The news about the investigations into the activities of former Governor Mike Easley is coming so fast, it's hard to keep up. The News and Observer reported Tuesday that federal authorities have called N.C. State Chancellor James Oblinger and Provost Larry Nielsen before a grand jury to answer questions about the hiring and promotion of  Mary Easley, the former governor's wife.

McQueen Campbell, the chair of N.C. State's Board of Trustees, resigned his post last week at the urging of UNC President Erskine Bowles.  Federal investigators have asked for Easley's state travel records and interviewed at least one member of the Highway Patrol. The records from 2005 are missing, vanished into thin air.

The feds are also looking into Easley's role in a land deal on the coast and the State Board of Elections is investigating to see if Easley violated campaign finance laws by failing to report plane rides from corporate interests.

Bowles and Oblinger have called on Mary Easley to resign from her $170,000 position, but so far she has declined. Bowles is being widely praised by Democrats and Republicans for his decisive actions in calling for Campbell and Easley to step down, but that's where things become a little confusing.

Just eight months ago, the UNC Board of Governors approved the proposal for an 88 percent increase in Easley's salary, bringing it to $170,000, and directed her to raise one-third of it from private funds.

Bowles strongly urged the board to approve the raise, saying "the proposed salary fits the job and is totally justified," adding that there was not a "shred of evidence" that N.C. State officials were under any political pressure to give Easley the job.
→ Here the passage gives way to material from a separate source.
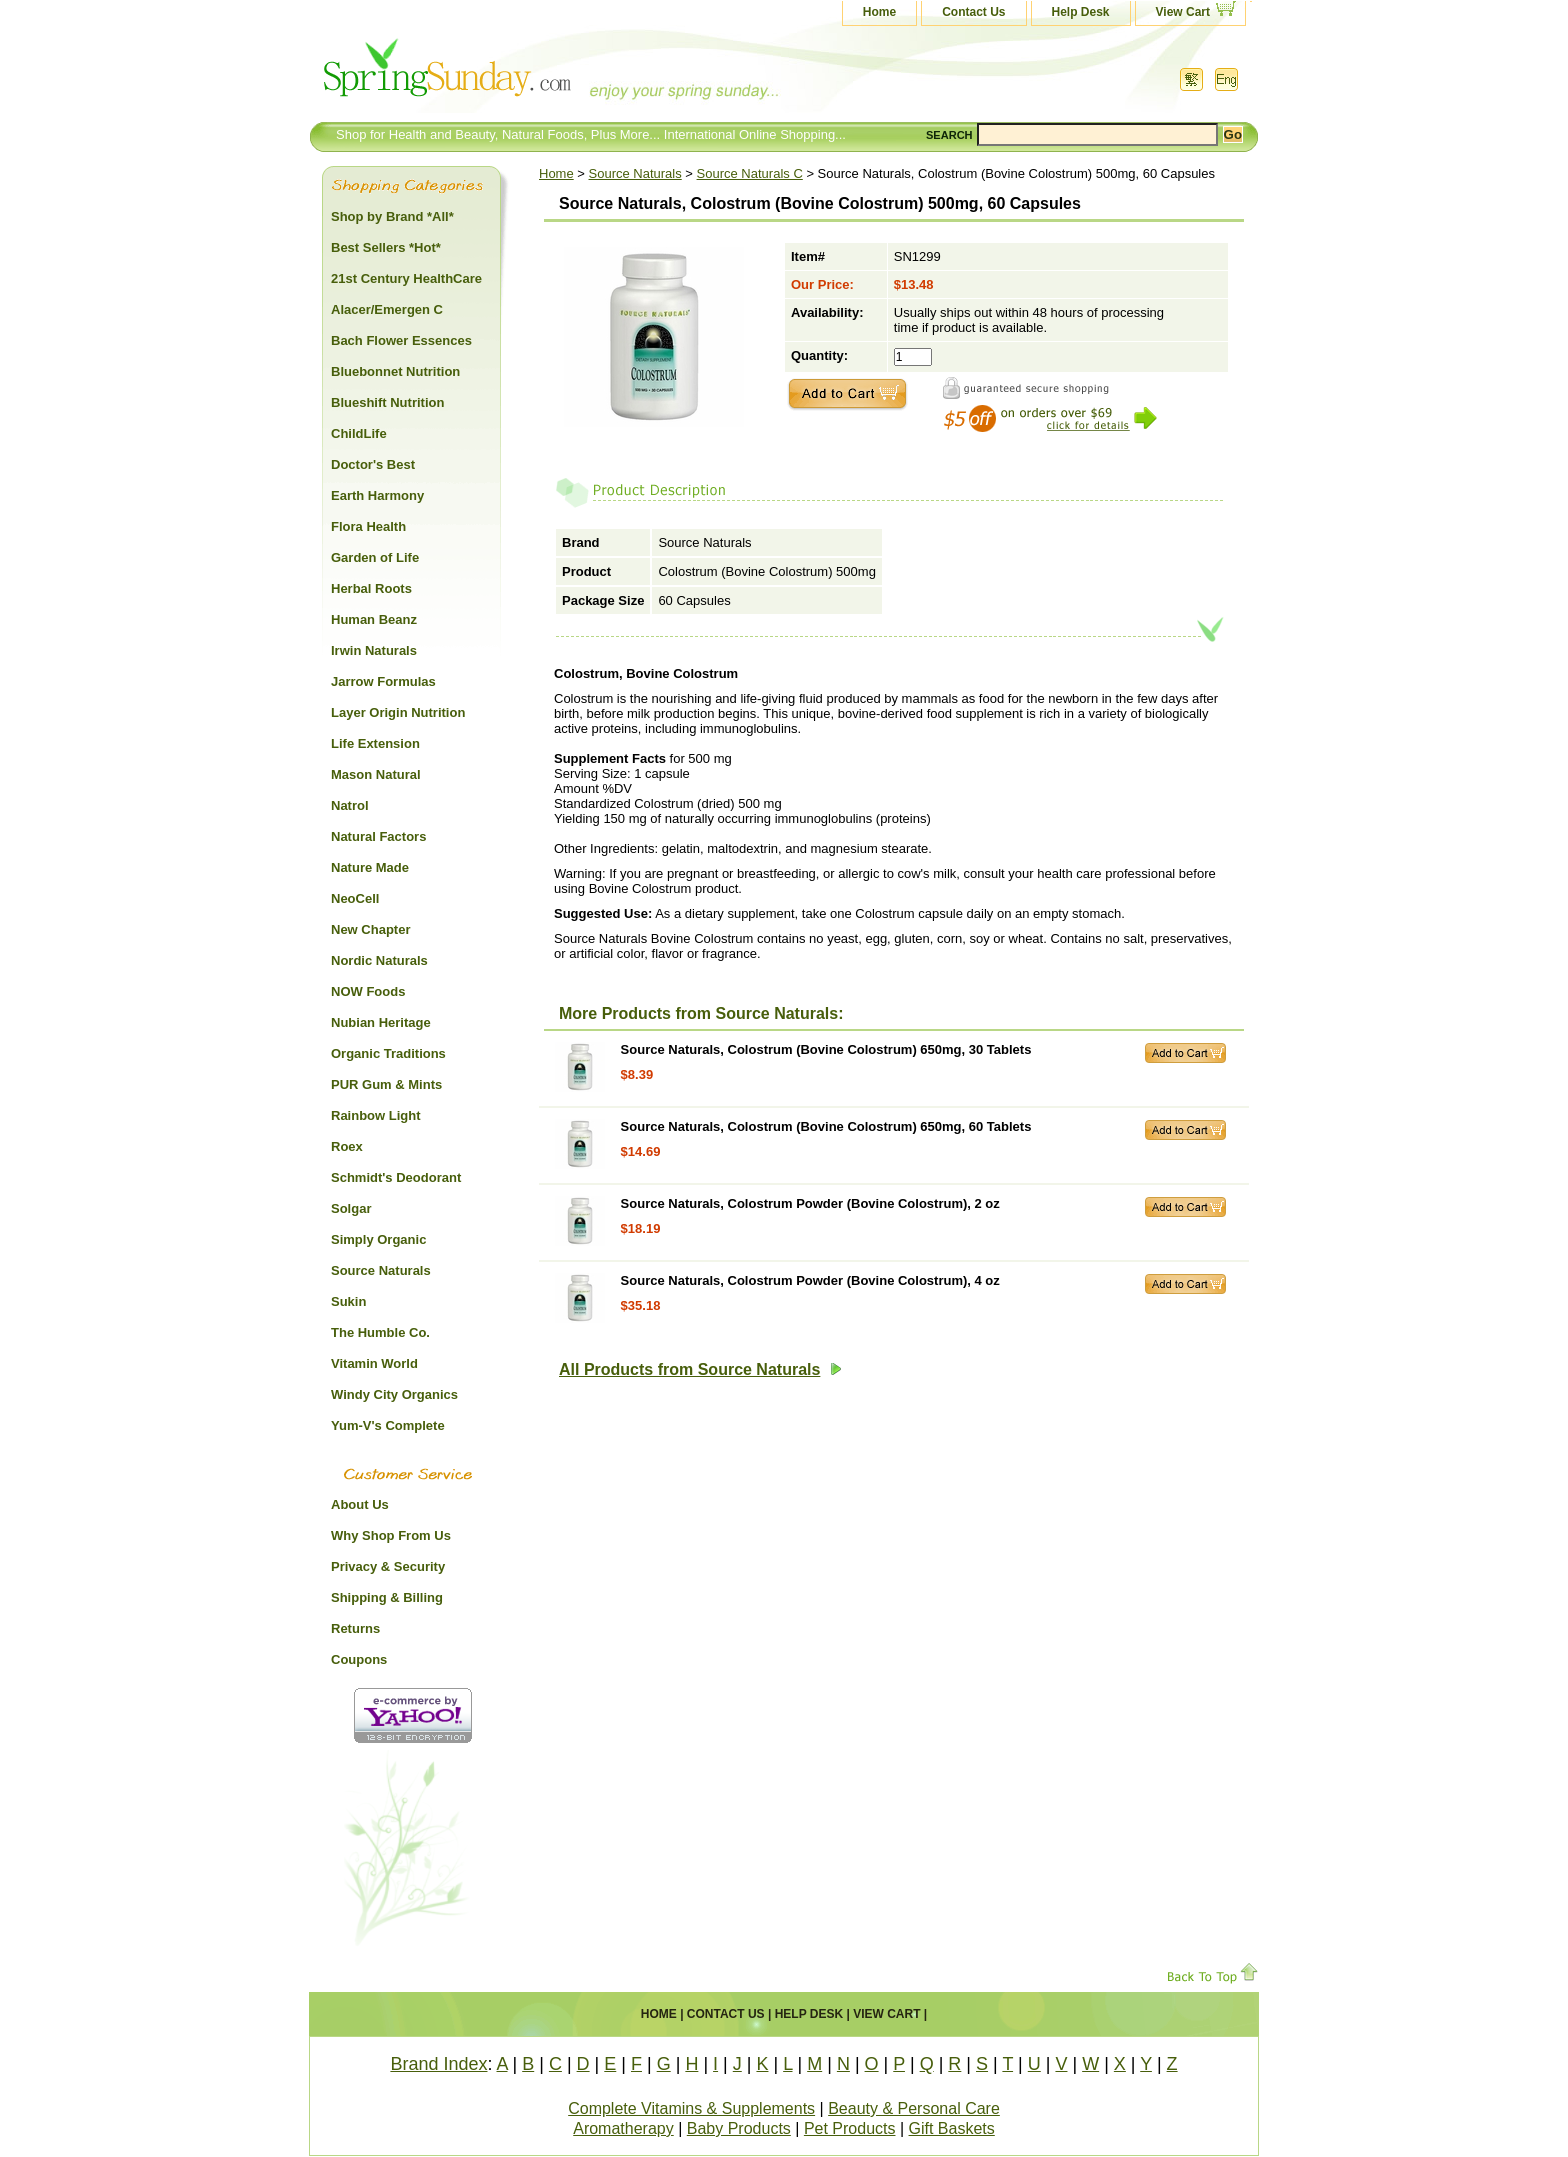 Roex (347, 1146)
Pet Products (850, 2128)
Last week Campbell told Bowles that he had told Chancellor Oblinger that Easley wanted a new job, prompting Bowles to ask Campbell to step down. Bowles had found his shred.
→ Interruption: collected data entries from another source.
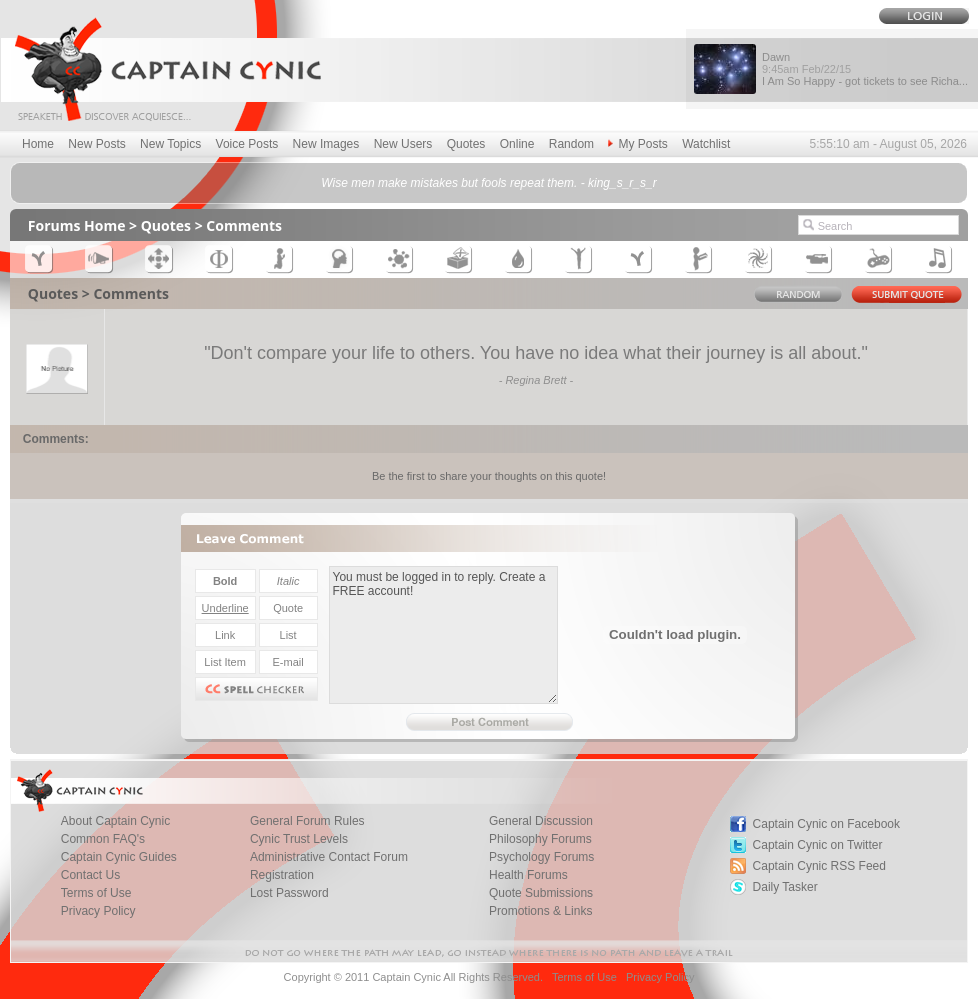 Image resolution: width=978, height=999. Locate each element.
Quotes (466, 144)
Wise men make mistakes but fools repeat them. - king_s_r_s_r (488, 183)
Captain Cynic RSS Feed (819, 866)
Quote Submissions (541, 893)
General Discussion (541, 821)
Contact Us (90, 875)
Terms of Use (96, 893)
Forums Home (77, 225)
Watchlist (706, 144)
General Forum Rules (307, 821)
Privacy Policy (98, 911)
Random (571, 144)
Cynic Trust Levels (299, 839)
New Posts (96, 144)
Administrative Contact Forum (329, 857)
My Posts (637, 144)
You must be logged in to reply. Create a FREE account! (443, 635)
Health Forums (528, 875)
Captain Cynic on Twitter (818, 845)
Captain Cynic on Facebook (826, 824)
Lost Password (289, 893)
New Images (326, 144)
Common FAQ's (103, 839)
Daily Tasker (785, 887)
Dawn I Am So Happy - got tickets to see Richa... (865, 69)
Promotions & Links (540, 911)
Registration (282, 875)
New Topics (170, 144)
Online (517, 144)
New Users (403, 144)
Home (38, 144)
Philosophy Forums (540, 839)
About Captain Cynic (115, 821)
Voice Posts (247, 144)
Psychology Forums (541, 857)
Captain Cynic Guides (119, 857)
But how could anyone not recognize the conflict of interest last year, or at the very least the appearance of it—the governor's wife, given an 88 percent raise by a public university whose budget the governor ultimately manages, a university whose board of trustees the governor appoints.

Bowles may not have been able to find any evidence of political pressure until last week, but there was overwhelming circumstantial evidence of it when the raise was announced. 

Asking Easley to raise part of her salary didn't help, it made things worse. WRAL-TV reported this week that among the contributors to the Mary Easley salary fund were Progress Energy, AT&T, and Blue Cross Blue Shield of North Carolina, all corporate interests that lobby state officials and surely welcome the opportunity to curry favor with the wife of the governor.

It is hard to see how Mary Easley can stay in her job at N.C. State, but that may be the least of her worries as the investigations of her and her husband widen.

But even at this stage in the whole sorry episode there are obvious lessons to be learned. The governor's spouse should not be a state employee. That seems pretty obvious.

Bowles said last year when defending Easley's $170,000 salary that nothing nefarious had occurred.  But nefariousness is not the standard and Bowles certainly ought to understand that, having served as Chief of Staff for President Bill Clinton and running for the U.S. Senate twice before becoming UNC president.

The standard is potential for conflict of interest or the perception of a conflict and Mary Easley's arrangement at N.C. State far exceeded that from the beginning.